Le réveil et le soupçonMature

Cécile fut surprise de recevoir un appel du comptable. Il y avait déjà plusieurs mois qu'elle lui avait donné des instructions concernant les dépenses de son mari volage. Sans le savoir, ce dernier avait une laisse courte concernant les dépenses farfelues. Jusqu'à présent,  jamais elle n'avait reçu d'appel du comptable pour lui signifier que Donald faisait des dépenses trop outrageuses. Elle fut donc choquée d'apprendre que ce dernier avait donné comme instructions au comptable d'acheter une maison. Elle eût un hoquet en apprenant qu'il s'agissait de la maison de Daniel, et qu'un crime violent et sanguignolant venait tout juste de s'y produire.

"Mais il est fou. C'est une scène de crime. La police va tout cloisonner. Et puis, la valeur immobilière du bâtiment va chuter en flèche à cause de ce meurtre."

Cécile réfléchit quelques secondes. 

"J'espère que cet idiot n'a rien pris dans la maison. Voler des pièces à conviction, ce serait vraiment stupide. Il deviendrait immédiatement suspect dans cette affaire."
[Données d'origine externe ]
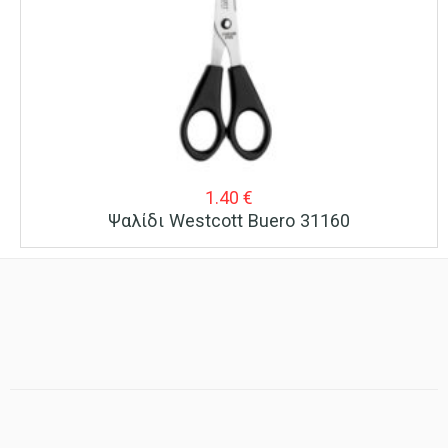
1.40
€
Ψαλίδι Westcott Buero 31160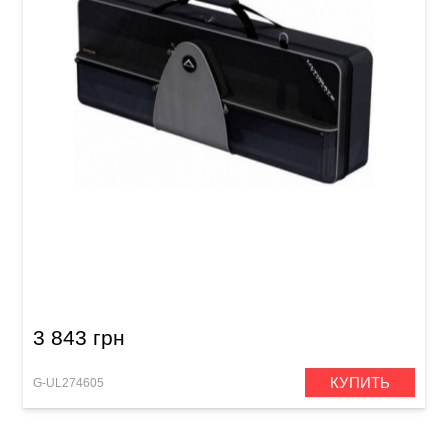
Чехол для клавишных инструментов
Ultimate Support USS1-49 (406 x 952 x 178 mm)
3 843 грн
КУПИТЬ
G-UL274605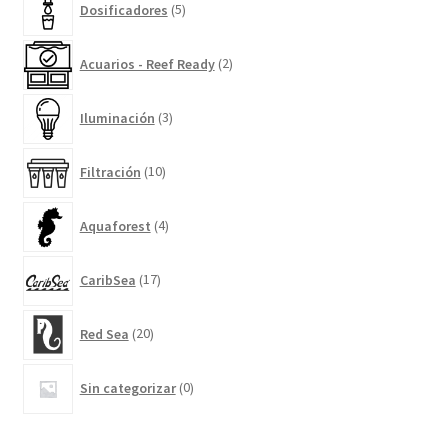
Dosificadores
5
productos
2
Acuarios - Reef Ready
2
productos
3
Iluminación
3
productos
10
Filtración
10
productos
4
Aquaforest
4
productos
17
CaribSea
17
productos
20
Red Sea
20
productos
0
Sin categorizar
0
productos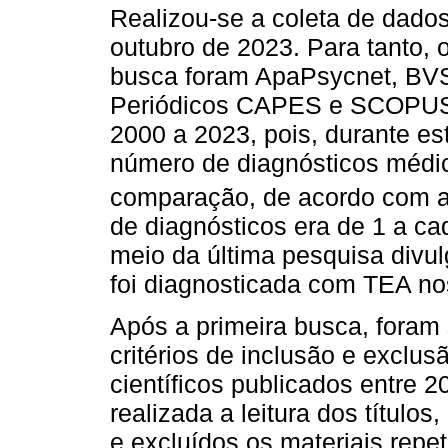
Realizou-se a coleta de dados
outubro de 2023. Para tanto, 
busca foram ApaPsycnet, BV
Periódicos CAPES e SCOPUS. 
2000 a 2023, pois, durante es
número de diagnósticos médic
comparação, de acordo com 
de diagnósticos era de 1 a ca
meio da última pesquisa divul
foi diagnosticada com TEA no
Após a primeira busca, foram
critérios de inclusão e exclus
científicos publicados entre 2
realizada a leitura dos título
e excluídos os materiais repe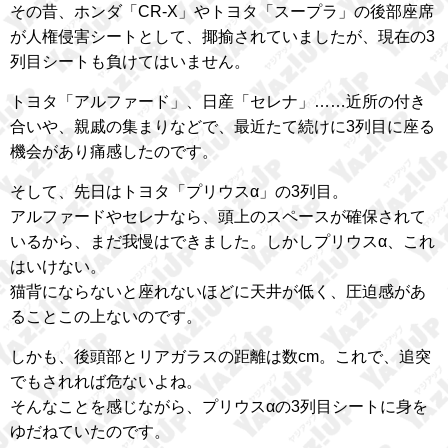
その昔、ホンダ「CR-X」やトヨタ「スープラ」の後部座席
が人権侵害シートとして、揶揄されていましたが、現在の3
列目シートも負けてはいません。
トヨタ「アルファード」、日産「セレナ」……近所の付き
合いや、親戚の集まりなどで、最近たて続けに3列目に座る
機会があり痛感したのです。
そして、先日はトヨタ「プリウスα」の3列目。
アルファードやセレナなら、頭上のスペースが確保されて
いるから、まだ我慢はできました。しかしプリウスα、これ
はいけない。
猫背にならないと座れないほどに天井が低く、圧迫感があ
ることこの上ないのです。
しかも、後頭部とリアガラスの距離は数cm。これで、追突
でもされれば危ないよね。
そんなことを感じながら、プリウスαの3列目シートに身を
ゆだねていたのです。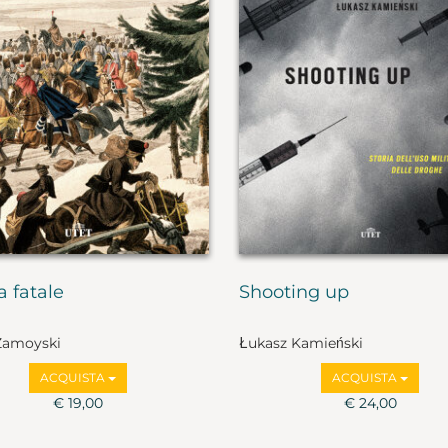
a fatale
Shooting up
amoyski
Łukasz Kamieński
ACQUISTA
ACQUISTA
€ 19,00
€ 24,00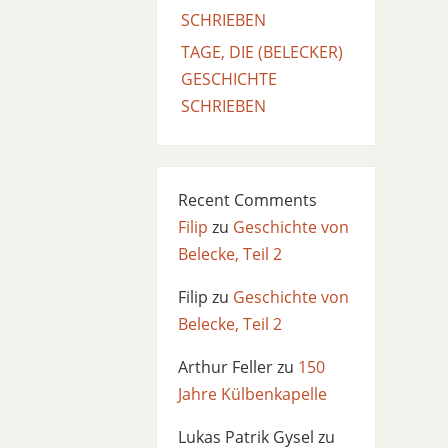
SCHRIEBEN
TAGE, DIE (BELECKER)
GESCHICHTE
SCHRIEBEN
Recent Comments
Filip
zu
Geschichte von
Belecke, Teil 2
Filip
zu
Geschichte von
Belecke, Teil 2
Arthur Feller
zu
150
Jahre Külbenkapelle
Lukas Patrik Gysel
zu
Le comptable était toujours au bout du fil. Cécile lui ordonna de ne pas acheter la maison. Ce dernier lui apprit que la succession n'avait même pas encore été en mesure de prendre possession de la maison. Le crime était beaucoup trop récent.

"Excellent. Ne dites pas à mon mari que je vous ai commandé de ne pas acheter la maison. Dites-lui simplement ce que vous venez de me dire, et faites comme si vous alliez vous enquérir plus tard, au moment opportun, de la possibilité de l'acquérir, selon ses demandes. Je veux tenter de savoir ce qu'il désire." Elle raccrocha.

"Mais qu'est-ce qu'il mijote? Pourquoi vouloir acheter cette vieille barraque en ruines? Aurait-il décidé de me quitter?" Une ride se dessina sur le front de Cécile.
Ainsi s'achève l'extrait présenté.